Civic space in Burundi has been almost totally destroyed following a government crackdown in 2015 according to the most recent update from CIVICUS. In this challenging environment, RNW Media’s Yaga platform represents an alternative civic space where young people can discuss their country’s issues peacefully with their peers. Burundi’s authoritarian government cracks down hard on any kind of citizen activism, and this repression can even extend to high school students going about their daily business, as a recent blog from the Yaga team reports. 

High-school students at the Lycée Municipal de Rohero are used to having their mobile phones regularly searched by their teachers. But were taken by surprise when officials from the Ministry of Education appeared in their classrooms to carry out a less routine kind of search. But why?

Ministry orders
It’s 12.30 on a Friday, the second-to-last period of the day has just started. Some students are getting ready for sports, some are puzzling over the assignment they’ve just received, others are just staring blankly ahead thinking about the looming weekend. It’s business as usual within the school – but the main gate has just been closed under the watchful eyes of teachers and supervisors. The school’s management has been ordered by the Ministry to keep all the students in the classrooms for a “little routine search”. Students are required to stay in class and wait. This is supposed to be their free time – but there’ll be no sport today.

Finally, at 3 p.m., a team of five officials, equipped with cardboard boxes, start going round all the classrooms. The teachers are just as amazed as the students.

General sweep
In the classroom, students are ordered to leave their seats, one row at a time, leaving their schoolbags behind in the desks. That’s when they realise this surprise visit is actually a search. And these people aren’t just looking at mobile phones but gathering up all kinds of things – knitwear, rosaries, combs, nail clippers, scarves, are all being collected. ‘You should only be carrying school supplies! School isn’t a market where you can just lug everything around’ is the closest thing the students get to an explanation from one of the searchers. The Ministry team pack up their boxes and leave.

Why?
The students are left stunned – radiating astonishment and frustration. They simply can’t understand what just happened. The same goes for the supervisors who air their disbelief: ‘What will the combs and nail clippers seized by agents of the Ministry of Education be used for?’ asked one mockingly. ‘Does this order to search the students come from the ministry in charge of education or that of public security?’ adds another. The school head says she can’t give a reaction straight away but will try and explain after consulting with the Ministry. One faculty member says the main thing is to calm the students down and wish them a good weekend.
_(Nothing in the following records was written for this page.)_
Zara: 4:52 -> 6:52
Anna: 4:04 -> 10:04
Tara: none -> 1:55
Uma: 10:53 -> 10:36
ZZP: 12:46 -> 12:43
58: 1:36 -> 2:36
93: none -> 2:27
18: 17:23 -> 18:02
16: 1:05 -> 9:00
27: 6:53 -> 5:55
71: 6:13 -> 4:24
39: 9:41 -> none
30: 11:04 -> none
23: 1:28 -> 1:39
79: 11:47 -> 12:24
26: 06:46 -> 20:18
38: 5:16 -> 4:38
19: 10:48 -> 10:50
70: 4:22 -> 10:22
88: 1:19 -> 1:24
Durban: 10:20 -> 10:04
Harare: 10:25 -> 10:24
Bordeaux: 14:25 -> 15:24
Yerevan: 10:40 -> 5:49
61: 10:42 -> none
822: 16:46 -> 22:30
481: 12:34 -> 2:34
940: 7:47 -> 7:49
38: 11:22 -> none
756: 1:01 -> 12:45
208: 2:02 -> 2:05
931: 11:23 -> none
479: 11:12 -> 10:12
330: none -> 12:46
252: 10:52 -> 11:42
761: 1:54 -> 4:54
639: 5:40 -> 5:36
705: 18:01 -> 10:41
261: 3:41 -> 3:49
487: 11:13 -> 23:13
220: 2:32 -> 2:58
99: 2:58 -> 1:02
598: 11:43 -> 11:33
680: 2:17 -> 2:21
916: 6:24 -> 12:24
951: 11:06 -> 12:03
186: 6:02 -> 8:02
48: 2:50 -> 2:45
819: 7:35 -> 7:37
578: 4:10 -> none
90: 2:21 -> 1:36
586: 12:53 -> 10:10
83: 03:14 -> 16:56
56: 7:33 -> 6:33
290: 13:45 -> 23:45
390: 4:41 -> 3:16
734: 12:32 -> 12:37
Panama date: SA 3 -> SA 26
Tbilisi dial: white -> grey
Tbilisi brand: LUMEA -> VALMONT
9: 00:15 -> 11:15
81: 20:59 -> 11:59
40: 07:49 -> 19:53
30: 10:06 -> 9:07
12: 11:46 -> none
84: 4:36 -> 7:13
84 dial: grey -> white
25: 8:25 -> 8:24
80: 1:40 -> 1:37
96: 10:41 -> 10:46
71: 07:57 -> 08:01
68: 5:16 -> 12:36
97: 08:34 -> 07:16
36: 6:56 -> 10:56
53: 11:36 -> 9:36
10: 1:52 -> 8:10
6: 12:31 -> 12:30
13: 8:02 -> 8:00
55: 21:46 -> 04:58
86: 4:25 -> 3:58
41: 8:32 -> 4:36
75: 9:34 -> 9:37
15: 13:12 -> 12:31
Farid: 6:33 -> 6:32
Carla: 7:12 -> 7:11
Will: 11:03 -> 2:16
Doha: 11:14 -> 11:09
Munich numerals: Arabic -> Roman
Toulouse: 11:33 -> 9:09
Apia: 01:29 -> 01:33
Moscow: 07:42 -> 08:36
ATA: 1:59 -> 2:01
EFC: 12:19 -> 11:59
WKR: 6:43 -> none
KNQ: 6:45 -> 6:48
The School Dean does ask if the pupils could get their belongings back but is told the Minister herself had ordered that all schools be searched. Which is strange as it only happened in this one school.

Who knows?
Assuming this search was indeed carried out by the Ministry of Education, Technical and Vocational Training or the Ministry of Public Security, what exactly was the point of rummaging through classrooms and then confiscating students’ simple everyday belongings? Who knows. Maybe they expect that one day they’ll find an AK-47 or a stun grenade hidden in the satchel of a student who’s struggling to get through school. Only time will tell.